> YOUR ASSIGNMENT
Every line in the data below that holds "WordPress" should be found and copied.

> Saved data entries
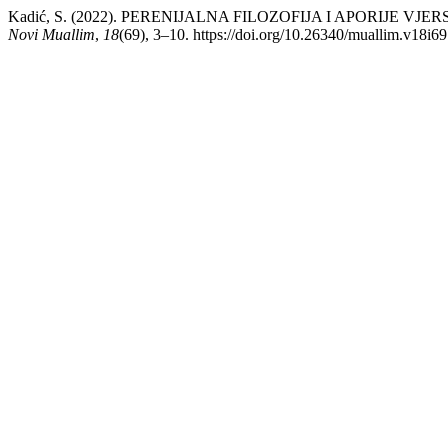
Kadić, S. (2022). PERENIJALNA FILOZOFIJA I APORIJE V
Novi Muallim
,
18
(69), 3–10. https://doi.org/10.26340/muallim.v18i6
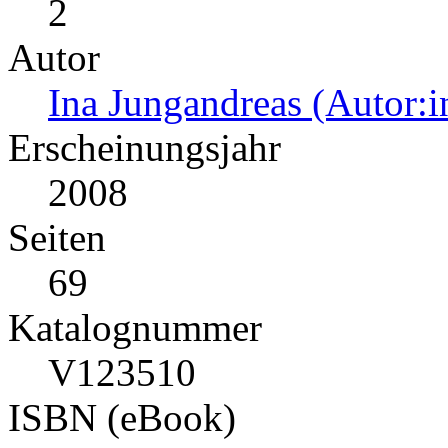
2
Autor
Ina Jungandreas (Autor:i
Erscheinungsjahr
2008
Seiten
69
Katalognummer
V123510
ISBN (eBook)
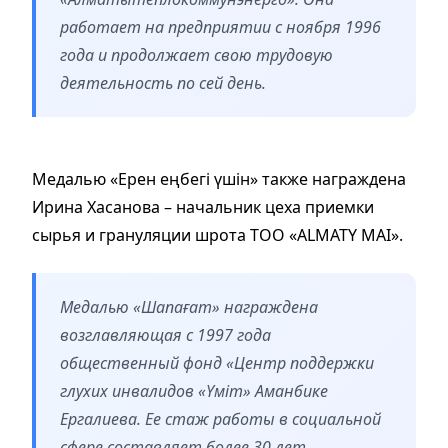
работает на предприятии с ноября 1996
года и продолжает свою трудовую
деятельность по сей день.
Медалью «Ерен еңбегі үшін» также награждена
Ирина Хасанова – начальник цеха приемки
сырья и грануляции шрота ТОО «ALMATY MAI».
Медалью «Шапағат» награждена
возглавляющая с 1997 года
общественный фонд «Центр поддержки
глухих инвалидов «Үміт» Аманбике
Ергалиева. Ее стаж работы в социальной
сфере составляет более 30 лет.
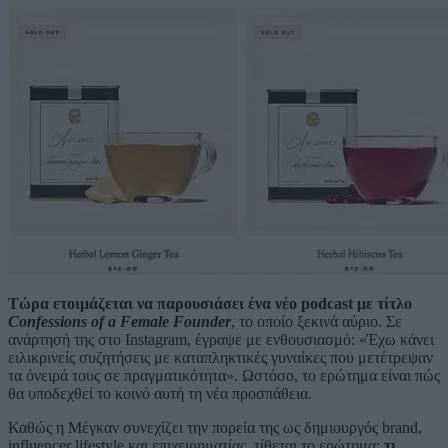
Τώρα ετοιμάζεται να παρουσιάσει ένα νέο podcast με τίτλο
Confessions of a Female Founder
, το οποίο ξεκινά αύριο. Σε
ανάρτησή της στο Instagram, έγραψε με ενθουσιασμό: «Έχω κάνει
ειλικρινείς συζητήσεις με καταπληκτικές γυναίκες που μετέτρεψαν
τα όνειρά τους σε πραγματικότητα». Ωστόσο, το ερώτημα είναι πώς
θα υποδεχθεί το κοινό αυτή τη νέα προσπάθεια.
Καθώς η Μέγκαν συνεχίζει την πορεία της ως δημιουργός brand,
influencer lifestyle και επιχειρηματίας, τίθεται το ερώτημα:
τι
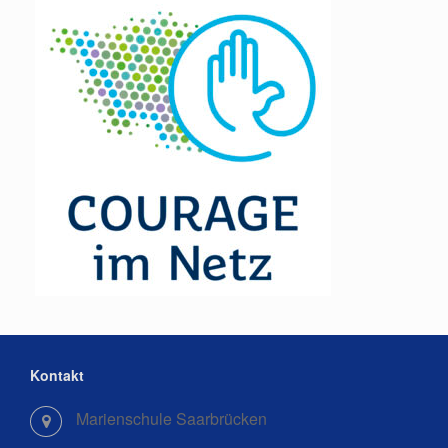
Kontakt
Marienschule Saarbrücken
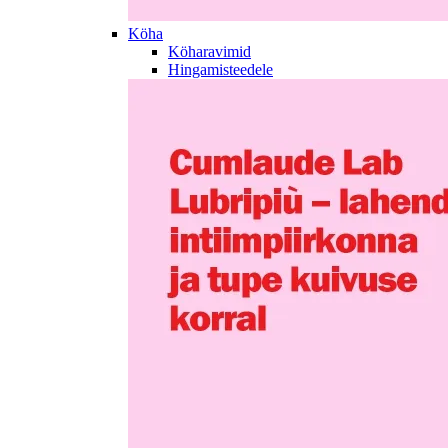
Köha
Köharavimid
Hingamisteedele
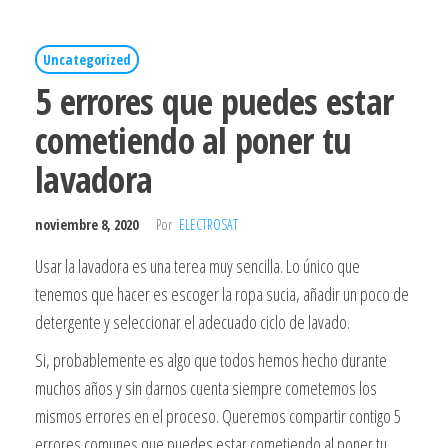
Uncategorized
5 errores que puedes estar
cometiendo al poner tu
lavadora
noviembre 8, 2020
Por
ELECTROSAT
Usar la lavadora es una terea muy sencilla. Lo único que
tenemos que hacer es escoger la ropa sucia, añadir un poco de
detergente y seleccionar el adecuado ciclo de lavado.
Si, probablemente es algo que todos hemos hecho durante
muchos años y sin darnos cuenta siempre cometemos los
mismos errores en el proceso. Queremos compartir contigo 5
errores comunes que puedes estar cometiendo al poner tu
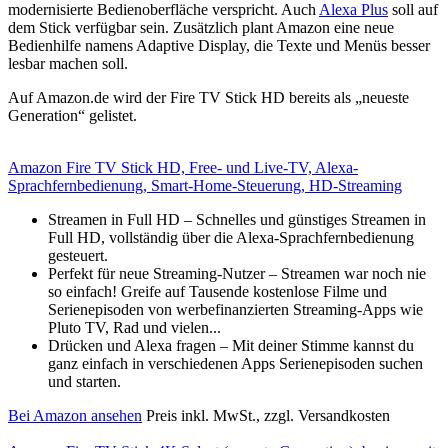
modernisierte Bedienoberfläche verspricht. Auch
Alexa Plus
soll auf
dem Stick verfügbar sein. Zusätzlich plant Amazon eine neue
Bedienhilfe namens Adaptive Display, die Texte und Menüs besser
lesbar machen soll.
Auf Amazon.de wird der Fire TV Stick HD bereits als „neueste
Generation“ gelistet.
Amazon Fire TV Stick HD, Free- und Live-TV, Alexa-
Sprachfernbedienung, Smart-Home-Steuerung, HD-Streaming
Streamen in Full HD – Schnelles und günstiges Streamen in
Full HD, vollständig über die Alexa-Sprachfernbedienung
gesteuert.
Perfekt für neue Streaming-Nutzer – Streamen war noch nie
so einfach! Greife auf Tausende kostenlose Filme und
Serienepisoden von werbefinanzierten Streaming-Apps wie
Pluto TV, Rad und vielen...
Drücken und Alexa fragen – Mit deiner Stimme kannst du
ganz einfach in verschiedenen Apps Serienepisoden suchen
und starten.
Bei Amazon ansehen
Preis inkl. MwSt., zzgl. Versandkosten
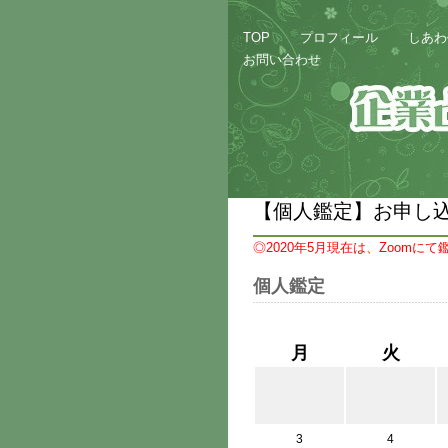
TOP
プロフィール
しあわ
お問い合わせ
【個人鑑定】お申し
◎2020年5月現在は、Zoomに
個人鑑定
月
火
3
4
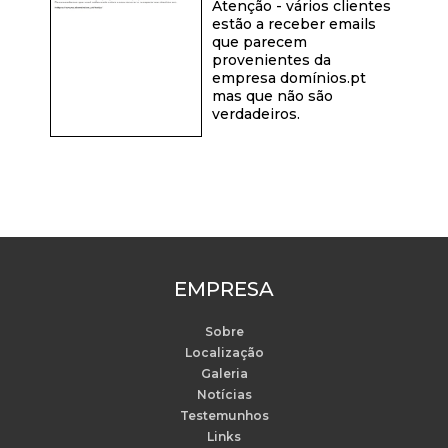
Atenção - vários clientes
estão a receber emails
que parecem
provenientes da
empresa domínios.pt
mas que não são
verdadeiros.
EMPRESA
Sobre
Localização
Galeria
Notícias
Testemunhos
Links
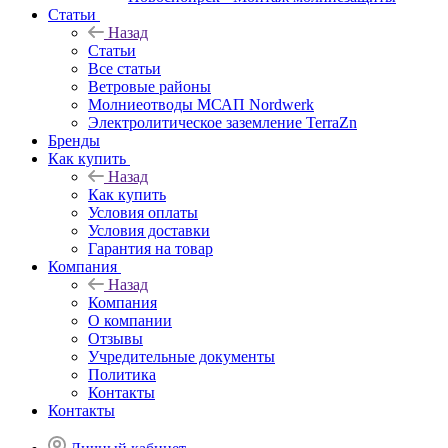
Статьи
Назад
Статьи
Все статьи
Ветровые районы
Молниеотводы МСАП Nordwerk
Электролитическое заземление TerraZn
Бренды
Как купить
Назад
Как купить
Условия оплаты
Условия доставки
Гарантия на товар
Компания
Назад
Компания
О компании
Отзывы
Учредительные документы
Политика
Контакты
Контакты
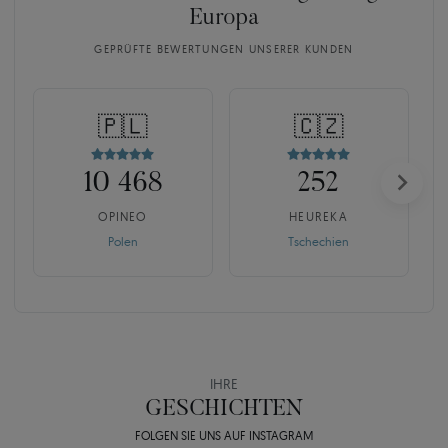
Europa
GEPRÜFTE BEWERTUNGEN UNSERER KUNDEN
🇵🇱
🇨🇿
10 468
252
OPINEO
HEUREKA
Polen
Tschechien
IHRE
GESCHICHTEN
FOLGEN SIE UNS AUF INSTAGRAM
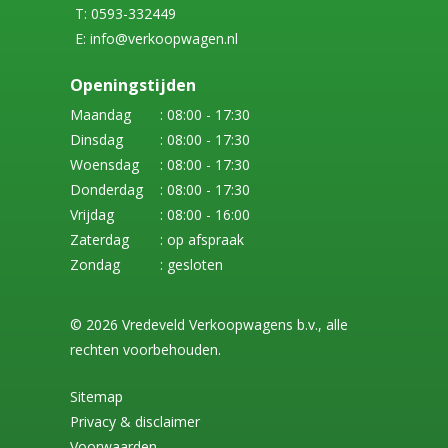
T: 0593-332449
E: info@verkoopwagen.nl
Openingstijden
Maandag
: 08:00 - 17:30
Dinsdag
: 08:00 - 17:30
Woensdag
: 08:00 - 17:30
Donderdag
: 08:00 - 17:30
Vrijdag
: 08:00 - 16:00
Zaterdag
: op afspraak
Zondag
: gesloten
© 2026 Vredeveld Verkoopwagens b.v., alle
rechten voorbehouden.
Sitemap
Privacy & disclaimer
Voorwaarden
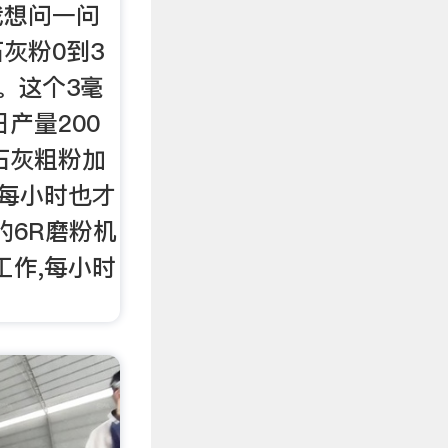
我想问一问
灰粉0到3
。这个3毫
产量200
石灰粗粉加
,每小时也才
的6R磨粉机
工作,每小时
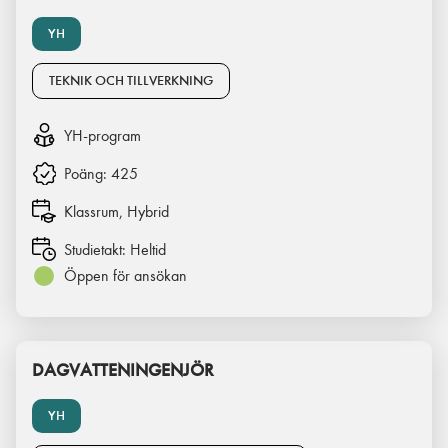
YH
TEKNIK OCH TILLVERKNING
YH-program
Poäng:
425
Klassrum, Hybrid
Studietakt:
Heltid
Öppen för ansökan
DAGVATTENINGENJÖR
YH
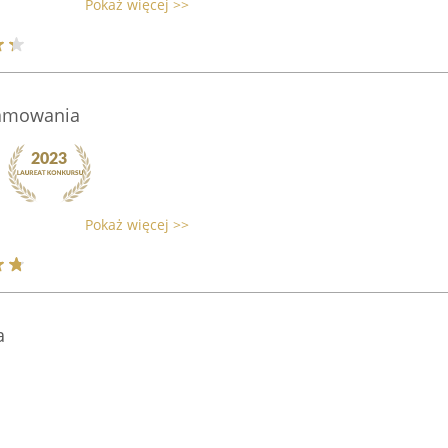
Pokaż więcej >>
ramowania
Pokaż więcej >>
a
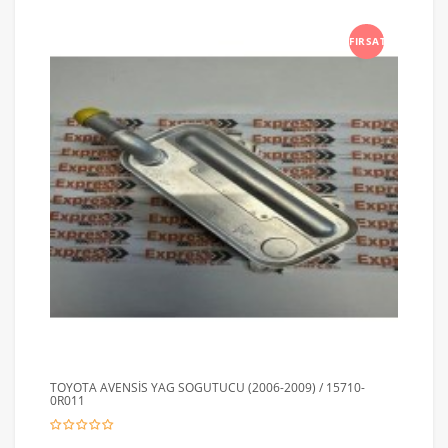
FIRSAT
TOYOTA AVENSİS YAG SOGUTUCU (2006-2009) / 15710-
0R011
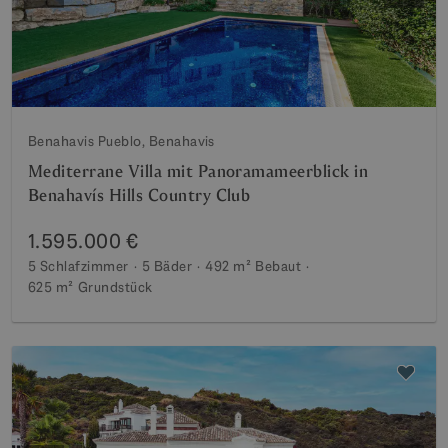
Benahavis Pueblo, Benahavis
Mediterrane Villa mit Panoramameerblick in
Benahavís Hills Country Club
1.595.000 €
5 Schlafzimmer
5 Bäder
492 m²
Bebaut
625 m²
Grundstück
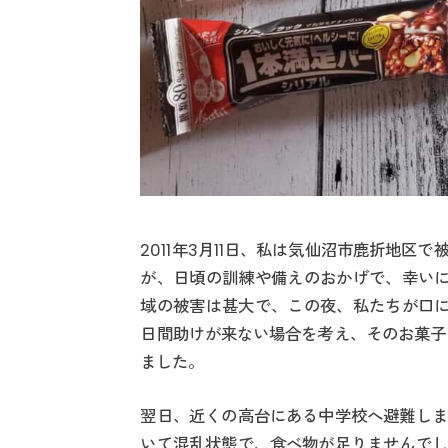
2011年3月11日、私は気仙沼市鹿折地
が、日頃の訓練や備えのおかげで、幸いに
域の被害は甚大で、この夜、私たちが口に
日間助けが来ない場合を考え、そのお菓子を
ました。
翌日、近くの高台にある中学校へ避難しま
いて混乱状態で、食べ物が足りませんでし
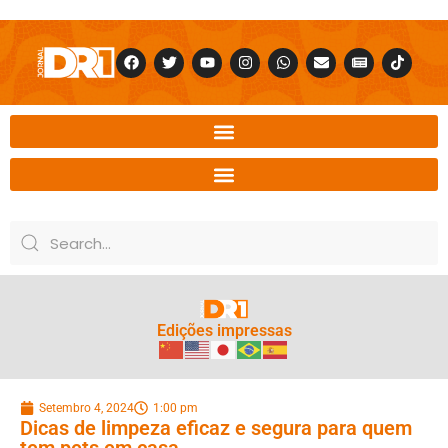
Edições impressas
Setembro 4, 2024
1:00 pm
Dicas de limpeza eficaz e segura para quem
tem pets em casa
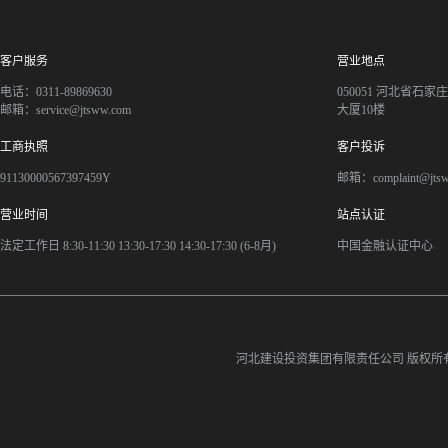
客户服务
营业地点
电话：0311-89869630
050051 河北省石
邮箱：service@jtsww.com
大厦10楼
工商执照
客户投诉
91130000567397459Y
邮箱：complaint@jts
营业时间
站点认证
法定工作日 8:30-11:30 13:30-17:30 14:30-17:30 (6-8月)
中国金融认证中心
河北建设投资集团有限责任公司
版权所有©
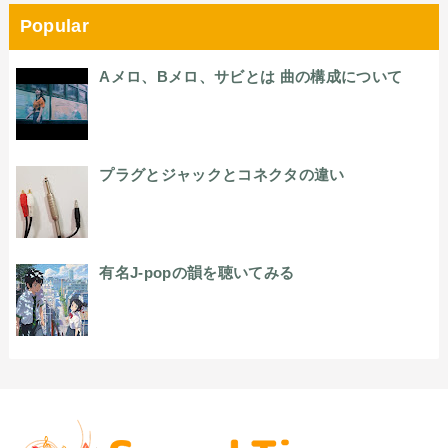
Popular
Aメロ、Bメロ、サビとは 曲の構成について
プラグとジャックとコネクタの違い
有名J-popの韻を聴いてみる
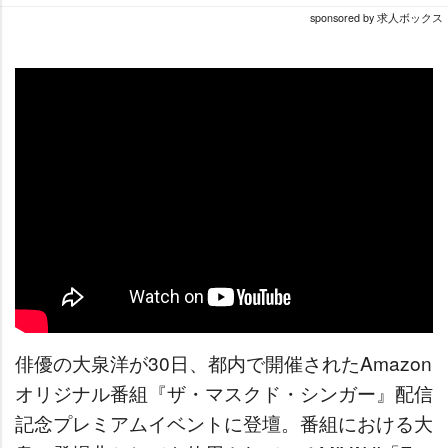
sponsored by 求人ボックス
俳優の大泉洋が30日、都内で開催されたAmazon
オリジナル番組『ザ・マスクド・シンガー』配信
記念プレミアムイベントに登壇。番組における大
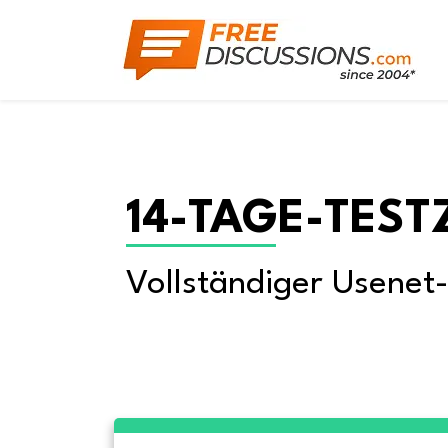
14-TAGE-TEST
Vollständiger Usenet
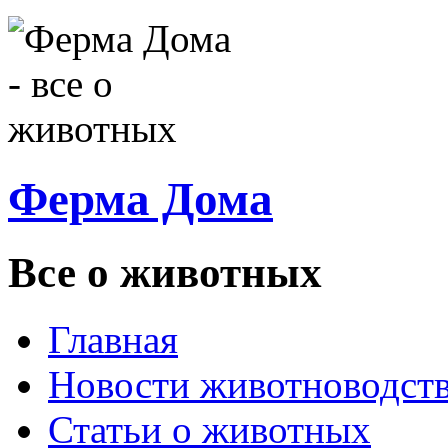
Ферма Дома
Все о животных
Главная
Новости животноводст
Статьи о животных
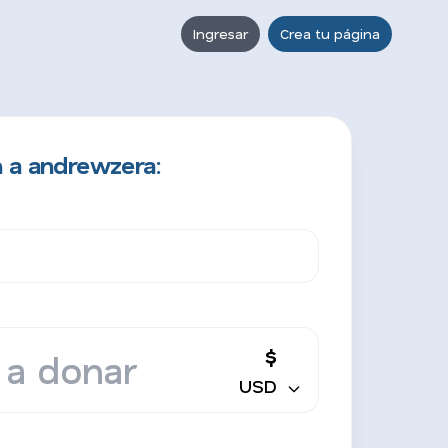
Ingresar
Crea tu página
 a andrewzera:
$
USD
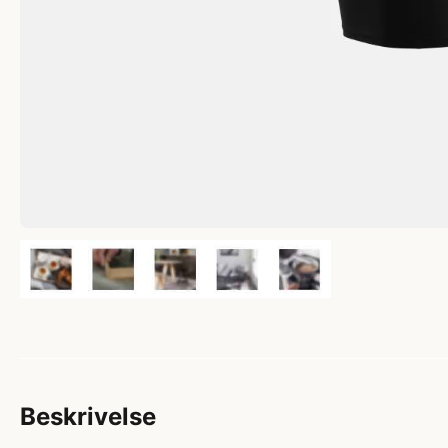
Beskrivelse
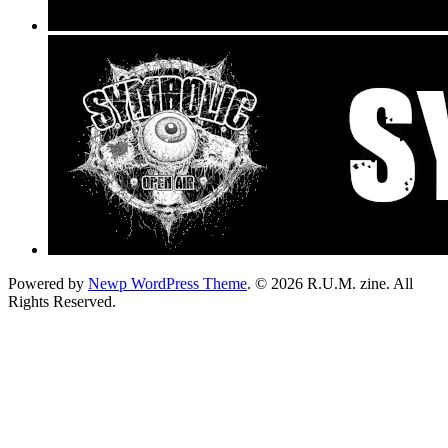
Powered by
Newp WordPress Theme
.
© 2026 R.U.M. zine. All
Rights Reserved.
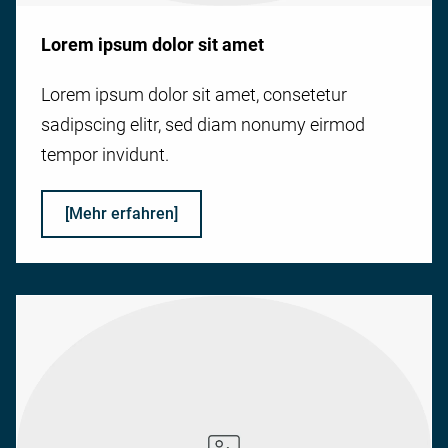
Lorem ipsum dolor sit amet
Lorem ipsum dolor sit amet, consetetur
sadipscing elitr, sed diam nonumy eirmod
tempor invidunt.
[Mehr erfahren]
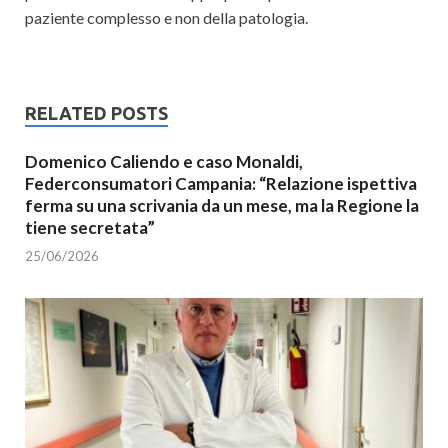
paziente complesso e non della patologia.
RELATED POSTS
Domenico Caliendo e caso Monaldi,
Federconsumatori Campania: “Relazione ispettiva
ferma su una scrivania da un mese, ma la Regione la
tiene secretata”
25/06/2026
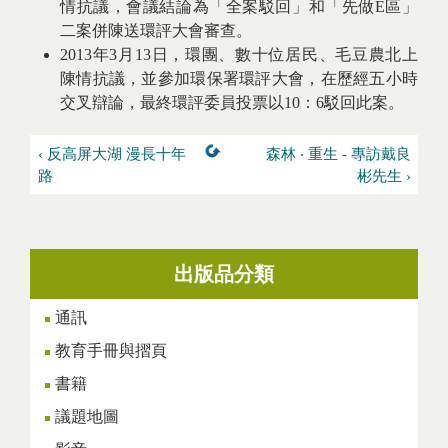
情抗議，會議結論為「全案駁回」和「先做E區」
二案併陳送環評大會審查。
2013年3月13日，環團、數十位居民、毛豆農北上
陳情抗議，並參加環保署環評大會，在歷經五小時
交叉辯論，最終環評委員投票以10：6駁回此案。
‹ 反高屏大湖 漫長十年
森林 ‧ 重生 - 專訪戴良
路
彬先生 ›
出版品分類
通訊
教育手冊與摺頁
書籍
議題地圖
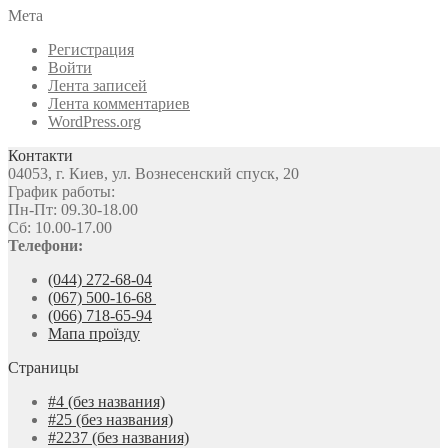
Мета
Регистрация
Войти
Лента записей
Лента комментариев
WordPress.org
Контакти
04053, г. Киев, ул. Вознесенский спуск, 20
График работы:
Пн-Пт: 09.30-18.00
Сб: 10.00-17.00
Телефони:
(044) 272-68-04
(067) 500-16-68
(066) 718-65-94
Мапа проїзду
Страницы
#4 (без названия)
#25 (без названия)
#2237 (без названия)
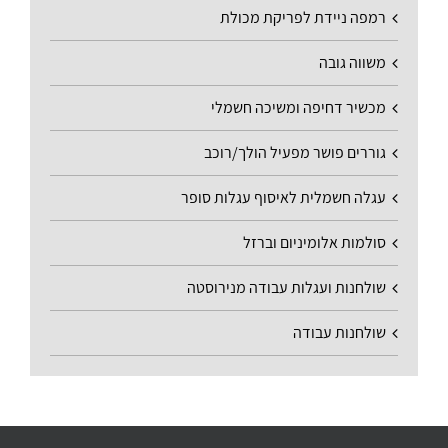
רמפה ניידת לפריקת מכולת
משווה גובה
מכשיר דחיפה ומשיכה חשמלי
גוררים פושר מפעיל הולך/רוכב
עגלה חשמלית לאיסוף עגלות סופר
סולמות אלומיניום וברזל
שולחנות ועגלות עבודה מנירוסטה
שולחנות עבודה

> SOLUTION TO THE PROBLEM
Newp WordPress Theme
WordPress.org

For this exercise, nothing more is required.